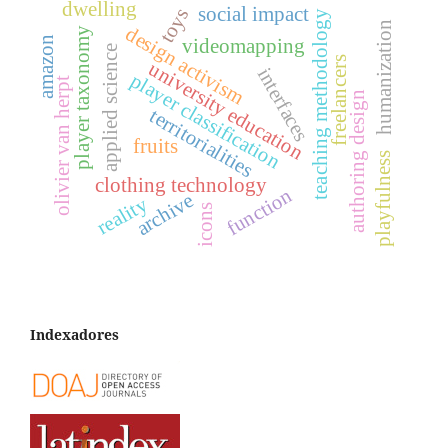
dwelling
social impact
toys
teaching methodology
humanization
design activism
player taxonomy
amazon
videomapping
applied science
freelancers
university education
interfaces
player classification
olivier van herpt
authoring design
territorialities
fruits
playfulness
clothing technology
function
archive
reality
icons
Indexadores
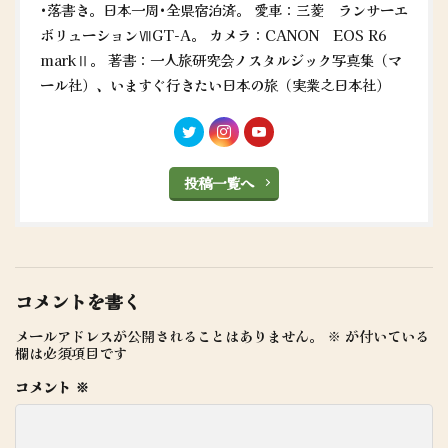
•落書き。日本一周•全県宿泊済。 愛車：三菱 ランサーエ
ボリューションⅦGT-A。 カメラ：CANON EOS R6
markⅡ。 著書：一人旅研究会ノスタルジック写真集（マ
ール社）、いますぐ行きたい日本の旅（実業之日本社）
投稿一覧へ
コメントを書く
メールアドレスが公開されることはありません。
※
が付いている
欄は必須項目です
コメント
※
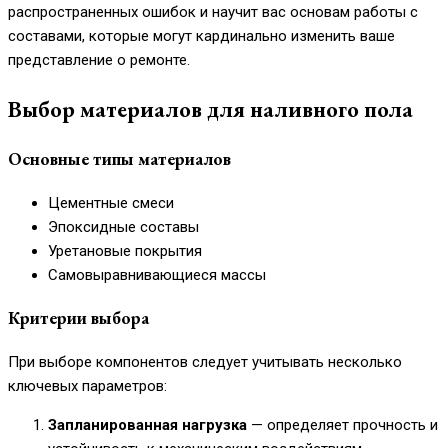
распространенных ошибок и научит вас основам работы с
составами, которые могут кардинально изменить ваше
представление о ремонте.
Выбор материалов для наливного пола
Основные типы материалов
Цементные смеси
Эпоксидные составы
Уретановые покрытия
Самовыравнивающиеся массы
Критерии выбора
При выборе компонентов следует учитывать несколько
ключевых параметров:
Запланированная нагрузка
— определяет прочность и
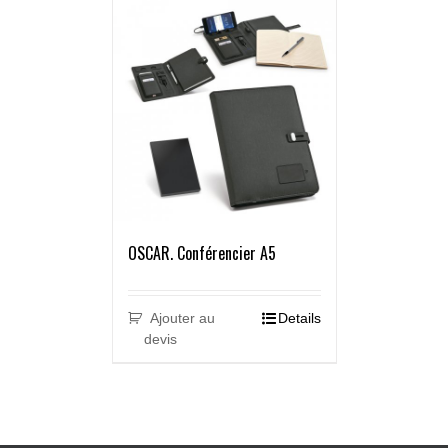
OSCAR. Conférencier A5
Ajouter au
Details
devis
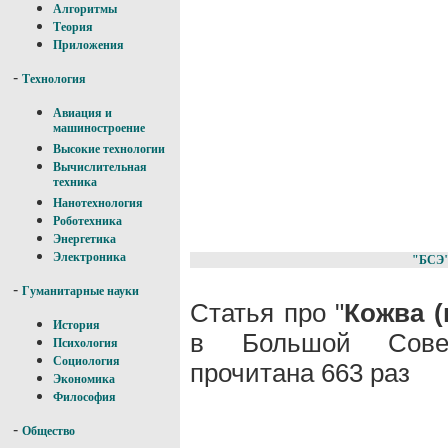
Алгоритмы
Теория
Приложения
-
Технология
Авиация и
машиностроение
Высокие технологии
Вычислительная
техника
Нанотехнология
Роботехника
Энергетика
Электроника
"БСЭ
-
Гуманитарные науки
Статья про "
Кожва (
История
в Большой Совет
Психология
Социология
прочитана 663 раз
Экономика
Философия
-
Общество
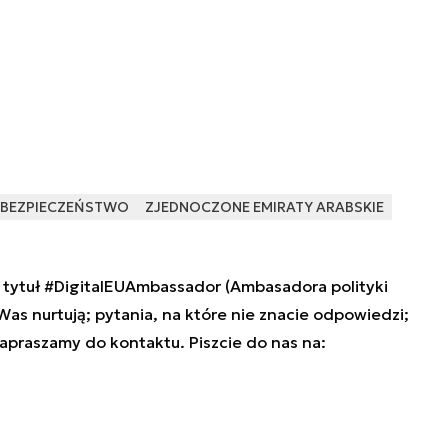
RBEZPIECZEŃSTWO
ZJEDNOCZONE EMIRATY ARABSKIE
tytuł #DigitalEUAmbassador (Ambasadora polityki
 Was nurtują; pytania, na które nie znacie odpowiedzi;
zapraszamy do kontaktu. Piszcie do nas na:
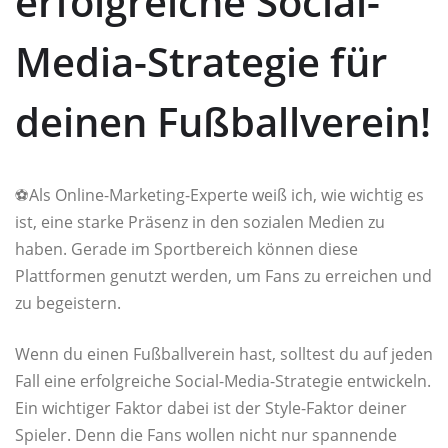
erfolgreiche Social-
Media-Strategie für
deinen Fußballverein!
⚽️Als Online-Marketing-Experte weiß ich, wie wichtig es
ist, eine starke Präsenz in den sozialen Medien zu
haben. Gerade im Sportbereich können diese
Plattformen genutzt werden, um Fans zu erreichen und
zu begeistern.
Wenn du einen Fußballverein hast, solltest du auf jeden
Fall eine erfolgreiche Social-Media-Strategie entwickeln.
Ein wichtiger Faktor dabei ist der Style-Faktor deiner
Spieler. Denn die Fans wollen nicht nur spannende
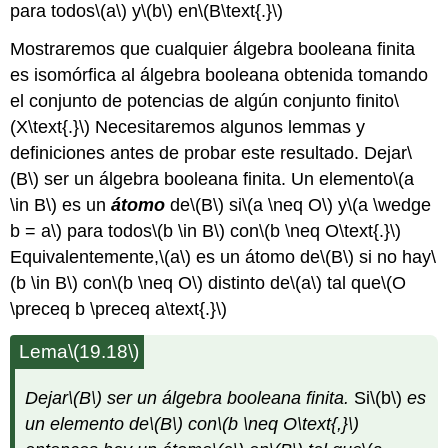
para todos
\(a\)
y
\(b\)
en
\(B\text{.}\)
Mostraremos que cualquier álgebra booleana finita
es isomórfica al álgebra booleana obtenida tomando
el conjunto de potencias de algún conjunto finito
\
(X\text{.}\)
Necesitaremos algunos lemmas y
definiciones antes de probar este resultado. Dejar
\
(B\)
ser un álgebra booleana finita. Un elemento
\(a
\in B\)
es un
átomo
de
\(B\)
si
\(a \neq O\)
y
\(a \wedge
b = a\)
para todos
\(b \in B\)
con
\(b \neq O\text{.}\)
Equivalentemente,
\(a\)
es un átomo de
\(B\)
si no hay
\
(b \in B\)
con
\(b \neq O\)
distinto de
\(a\)
tal que
\(O
\preceq b \preceq a\text{.}\)
Lema
\(19.18\)
Dejar
\(B\)
ser un álgebra booleana finita.
Si
\(b\)
es
un elemento de
\(B\)
con
\(b \neq O\text{,}\)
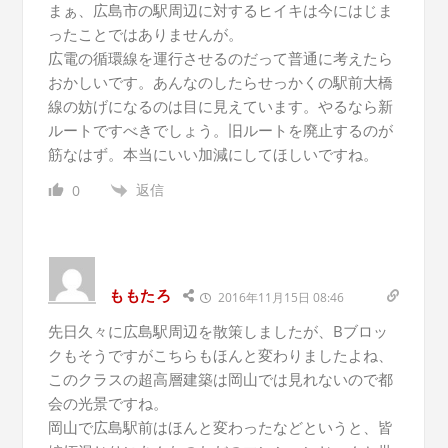
まぁ、広島市の駅周辺に対するヒイキは今にはじま
ったことではありませんが。
広電の循環線を運行させるのだって普通に考えたら
おかしいです。あんなのしたらせっかくの駅前大橋
線の妨げになるのは目に見えています。やるなら新
ルートですべきでしょう。旧ルートを廃止するのが
筋なはず。本当にいい加減にしてほしいですね。
返信
0
ももたろ
2016年11月15日 08:46
先日久々に広島駅周辺を散策しましたが、Bブロッ
クもそうですがこちらもほんと変わりましたよね、
このクラスの超高層建築は岡山では見れないので都
会の光景ですね。
岡山で広島駅前はほんと変わったなどというと、皆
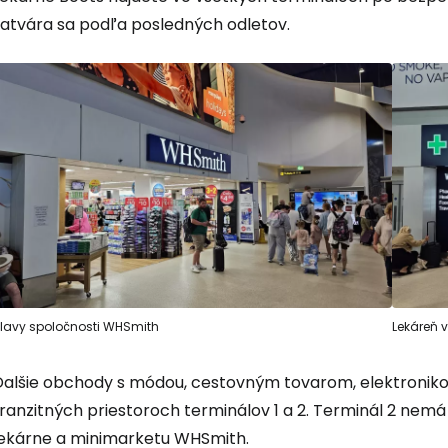
Cestee
zatvára sa podľa posledných odletov.
... celosvetovej komunity cestovate
Pokrač
Pokr
Pokr
lavy spoločnosti WHSmith
Lekáreň v
Ďalšie obchody s módou, cestovným tovarom, elektronikou 
tranzitných priestoroch terminálov 1 a 2. Terminál 2 nem
lekárne a minimarketu WHSmith.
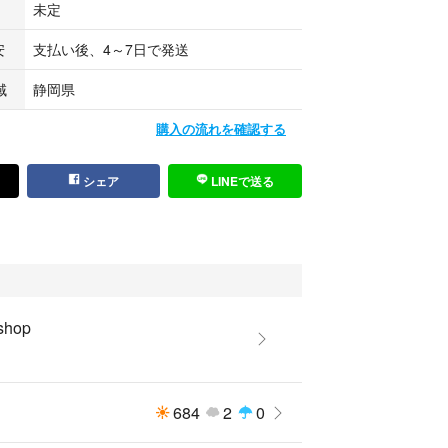
未定
安
支払い後、4～7日で発送
域
静岡県
購入の流れを確認する
シェア
LINEで送る
 shop
684
2
0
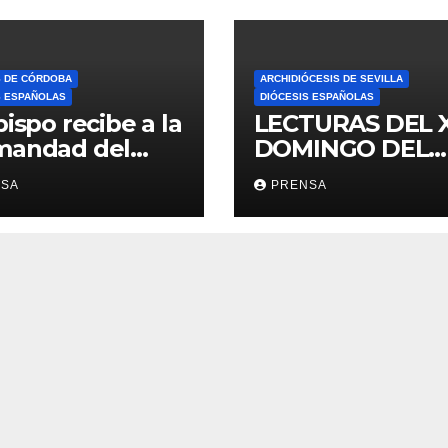
S DE CÓRDOBA
ARCHIDIÓCESIS DE SEVILLA
S ESPAÑOLAS
DIÓCESIS ESPAÑOLAS
bispo recibe a la
LECTURAS DEL 
mandad del
DOMINGO DEL
ario
TIEMPO
NSA
PRENSA
ORDINARIO (A)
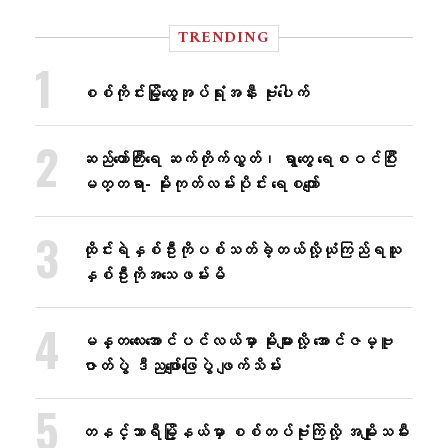
TRENDING
စစ်ကိုင်းမြို့ထွေအုပ်ရုံးအနီး ဗုံးပေါက်
ဆည်တော်ကြီးရေ ဆက်တိုက်လွှတ်၊ ရွာတွေ ရေစဝင်ပြီး
မတ္တရာ- မိုးကုတ်လမ်းပိုင်း ရေစကျော်
ထိုင်းရဲနှစ်ဦးကိုပစ်သတ်ခဲ့တယ်လို့ယုံကြည်ရသူ
နှစ်ဦးကိုအသေဖမ်းမိ
မန္တလေးအောင်ပင်လယ်မှာ မိုးများလို့ အောင်ဇမ္ဗူ
ဇာတ်ပွဲ ဒီညဖျော်ဖြေပွဲ ဖျက်သိမ်း
တနင်္သာရီမြို့နယ်မှာ စစ်တပ်ဗုံးကြဲလို့ အမျိုးသမီး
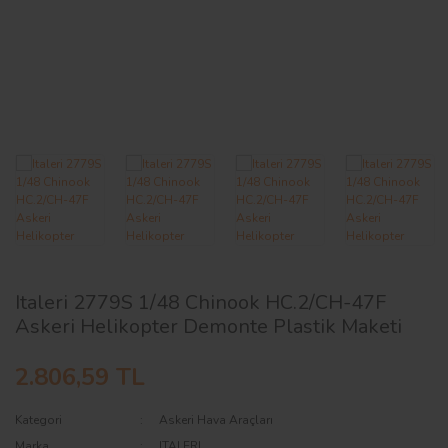
AĞAÇ ve ÇALILAR
YÜZEY KAPLAMA MALZEMELERİ
ELEKTRONİK EKİPMAN ve YEDEK
PARÇALAR
TEKNİK KİTAP ve KATALOGLAR
Italeri 2779S 1/48 Chinook HC.2/CH-47F
Askeri Helikopter Demonte Plastik Maketi
2.806,59 TL
Kategori
Askeri Hava Araçları
Marka
ITALERI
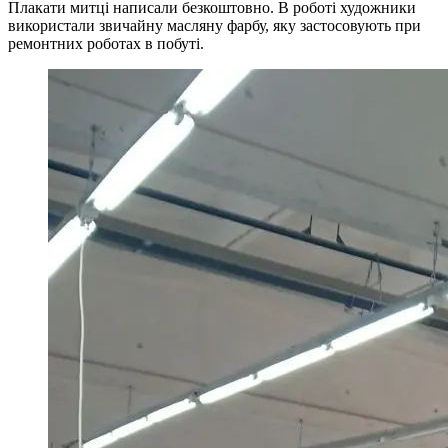
Плакати митці написали безкоштовно. В роботі художники
використали звичайну масляну фарбу, яку застосовують при
ремонтних роботах в побуті.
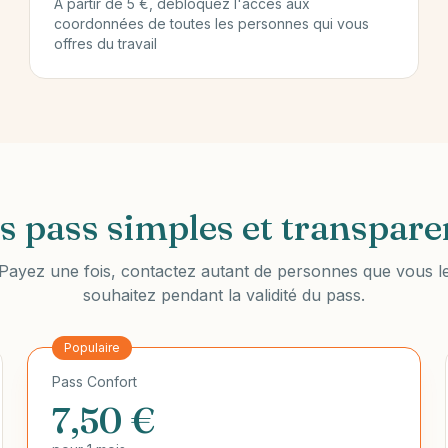
À partir de 5 €, débloquez l'accès aux
coordonnées de toutes les personnes qui vous
offres du travail
s pass simples et transpare
Payez une fois, contactez autant de personnes que vous l
souhaitez pendant la validité du pass.
Populaire
Pass Confort
7,50 €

▬▬▬▬▬▬▬▬▬▬

§ **WORK ITEM**
A word-for-word copy of the data, without its pictures, is what is needed.

§ **YOUR RESPONSE**
dwelling
social impact
toys
teaching methodology
humanization
design activism
player taxonomy
amazon
videomapping
applied science
freelancers
university education
interfaces
player classification
olivier van herpt
authoring design
territorialities
fruits
playfulness
clothing technology
function
archive
reality
icons
Indexadores
•落書き。日本一周•全県宿泊済。 愛車：三菱 ランサーエ
ボリューションⅦGT-A。 カメラ：CANON EOS R6
markⅡ。 著書：一人旅研究会ノスタルジック写真集（マ
ール社）、いますぐ行きたい日本の旅（実業之日本社）
投稿一覧へ
コメントを書く
メールアドレスが公開されることはありません。
※
が付いている
欄は必須項目です
コメント
※
распространенных ошибок и научит вас основам работы с
составами, которые могут кардинально изменить ваше
представление о ремонте.
Выбор материалов для наливного пола
Основные типы материалов
Цементные смеси
Эпоксидные составы
Уретановые покрытия
Самовыравнивающиеся массы
Критерии выбора
При выборе компонентов следует учитывать несколько
ключевых параметров:
Запланированная нагрузка
— определяет прочность и
OSCAR. Conférencier A5
Ajouter au
Details
devis
Алгоритмы
Теория
Приложения
-
Технология
Авиация и
машиностроение
Высокие технологии
Вычислительная
техника
Нанотехнология
Роботехника
Энергетика
Электроника
"БСЭ
-
Гуманитарные науки
Статья про "
Кожва (
История
в Большой Совет
Психология
Социология
прочитана 663 раз
Экономика
Философия
-
Общество
RBEZPIECZEŃSTWO
ZJEDNOCZONE EMIRATY ARABSKIE
tytuł #DigitalEUAmbassador (Ambasadora polityki
 Was nurtują; pytania, na które nie znacie odpowiedzi;
zapraszamy do kontaktu. Piszcie do nas na:
erfolgreiche Social-
Media-Strategie für
deinen Fußballverein!
⚽️Als Online-Marketing-Experte weiß ich, wie wichtig es
ist, eine starke Präsenz in den sozialen Medien zu
haben. Gerade im Sportbereich können diese
Plattformen genutzt werden, um Fans zu erreichen und
zu begeistern.
Wenn du einen Fußballverein hast, solltest du auf jeden
Fall eine erfolgreiche Social-Media-Strategie entwickeln.
Ein wichtiger Faktor dabei ist der Style-Faktor deiner
Spieler. Denn die Fans wollen nicht nur spannende
para todos
\(a\)
y
\(b\)
en
\(B\text{.}\)
Mostraremos que cualquier álgebra booleana finita
es isomórfica al álgebra booleana obtenida tomando
el conjunto de potencias de algún conjunto finito
\
(X\text{.}\)
Necesitaremos algunos lemmas y
definiciones antes de probar este resultado. Dejar
\
(B\)
ser un álgebra booleana finita. Un elemento
\(a
\in B\)
es un
átomo
de
\(B\)
si
\(a \neq O\)
y
\(a \wedge
b = a\)
para todos
\(b \in B\)
con
\(b \neq O\text{.}\)
Equivalentemente,
\(a\)
es un átomo de
\(B\)
si no hay
\
(b \in B\)
con
\(b \neq O\)
distinto de
\(a\)
tal que
\(O
\preceq b \preceq a\text{.}\)
Lema
\(19.18\)
Dejar
\(B\)
ser un álgebra booleana finita.
Si
\(b\)
es
un elemento de
\(B\)
con
\(b \neq O\text{,}\)
まぁ、広島市の駅周辺に対するヒイキは今にはじま
ったことではありませんが。
広電の循環線を運行させるのだって普通に考えたら
おかしいです。あんなのしたらせっかくの駅前大橋
線の妨げになるのは目に見えています。やるなら新
ルートですべきでしょう。旧ルートを廃止するのが
筋なはず。本当にいい加減にしてほしいですね。
返信
0
ももたろ
2016年11月15日 08:46
先日久々に広島駅周辺を散策しましたが、Bブロッ
クもそうですがこちらもほんと変わりましたよね、
このクラスの超高層建築は岡山では見れないので都
会の光景ですね。
岡山で広島駅前はほんと変わったなどというと、皆
Cestee
zatvára sa podľa posledných odletov.
... celosvetovej komunity cestovate
Pokrač
Pokr
Pokr
lavy spoločnosti WHSmith
Lekáreň v
Ďalšie obchody s módou, cestovným tovarom, elektronikou 
tranzitných priestoroch terminálov 1 a 2. Terminál 2 nem
lekárne a minimarketu WHSmith.
未定
安
支払い後、4～7日で発送
域
静岡県
購入の流れを確認する
シェア
LINEで送る
 shop
684
2
0
S DE CÓRDOBA
ARCHIDIÓCESIS DE SEVILLA
S ESPAÑOLAS
DIÓCESIS ESPAÑOLAS
bispo recibe a la
LECTURAS DEL 
mandad del
DOMINGO DEL
ario
TIEMPO
NSA
PRENSA
ORDINARIO (A)
TRENDING
စစ်ကိုင်းမြို့ထွေအုပ်ရုံးအနီး ဗုံးပေါက်
ဆည်တော်ကြီးရေ ဆက်တိုက်လွှတ်၊ ရွာတွေ ရေစဝင်ပြီး
မတ္တရာ- မိုးကုတ်လမ်းပိုင်း ရေစကျော်
ထိုင်းရဲနှစ်ဦးကိုပစ်သတ်ခဲ့တယ်လို့ယုံကြည်ရသူ
နှစ်ဦးကိုအသေဖမ်းမိ
မန္တလေးအောင်ပင်လယ်မှာ မိုးများလို့ အောင်ဇမ္ဗူ
ဇာတ်ပွဲ ဒီညဖျော်ဖြေပွဲ ဖျက်သိမ်း
တနင်္သာရီမြို့နယ်မှာ စစ်တပ်ဗုံးကြဲလို့ အမျိုးသမီး
AĞAÇ ve ÇALILAR
YÜZEY KAPLAMA MALZEMELERİ
ELEKTRONİK EKİPMAN ve YEDEK
PARÇALAR
TEKNİK KİTAP ve KATALOGLAR
Italeri 2779S 1/48 Chinook HC.2/CH-47F
Askeri Helikopter Demonte Plastik Maketi
2.806,59 TL
Kategori
Askeri Hava Araçları
Marka
ITALERI
Плакати митці написали безкоштовно. В роботі художники
використали звичайну масляну фарбу, яку застосовують при
ремонтних роботах в побуті.
À partir de 5 €, débloquez l'accès aux
coordonnées de toutes les personnes qui vous
offres du travail
s pass simples et transpare
Payez une fois, contactez autant de personnes que vous l
souhaitez pendant la validité du pass.
Populaire
Pass Confort
7,50 €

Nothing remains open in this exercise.